Excellente surprise que ce documentaire consacré à Devo, l’un des groupes américains les plus originaux et novateurs des années 70. S’ils ont signé une bonne poignée de titres inoubliables, leur histoire se perd un peu, et ce film vient à point pour la retracer en profondeur à l’aide d’une quantité d’informations souvent inédites. Le groupe a été formé par Mark Mothersbaugh et Jerry Casale, deux étudiants en art de l’université de Kent state, qui se sont radicalisés après avoir assisté à la sanglante manifestation anti Vietnam de 1970 (4 étudiants tués par la garde nationale). Effarés par le spectacle d’une société dégénérée, ils ont conçu l’idée de De-evolution et l’ont bâtie à coups d’artefacts empruntés à la sous-culture pop et psychotronique, depuis un prospectus datant du début du XXᵉ siècle auquel ils ont emprunté le patronyme Jocko Homo, jusqu’à L’île du docteur Moreau et ses animaux humains qui demandent: «Are we not men?».

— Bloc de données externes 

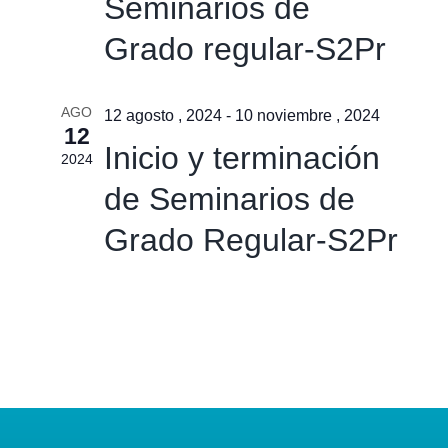
Seminarios de
Grado regular-S2Pr
AGO
12 agosto , 2024
-
10 noviembre , 2024
12
Inicio y terminación
2024
de Seminarios de
Grado Regular-S2Pr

De là, ils ont trouvé que la meilleure façon de diffuser leur message satirique était la musique, qu’ils ont élaborée sous forme d’art-rock déconstruit et agrémenté de textes surréalistes au contenu subversif, souvent incompris. Même s’ils n’ont rien à voir avec les punks, la découverte des Ramones a été pour eux une révélation: en accélérant le tempo, leurs morceaux prenaient d’un coup une dimension différente, et le succès est arrivé. La suite est à la fois plus banale et un peu triste, parce qu’elle suit la logique du business et de ses aléas. Il y a d’ailleurs une certaine ironie à ce que le film soit produit par Warner, qui avait signé le groupe avant que les relations tournent au conflit. Devo s’est dissous, mais Mothersbaugh et Casale ont rebondi en écrivant des BO pour le cinéma.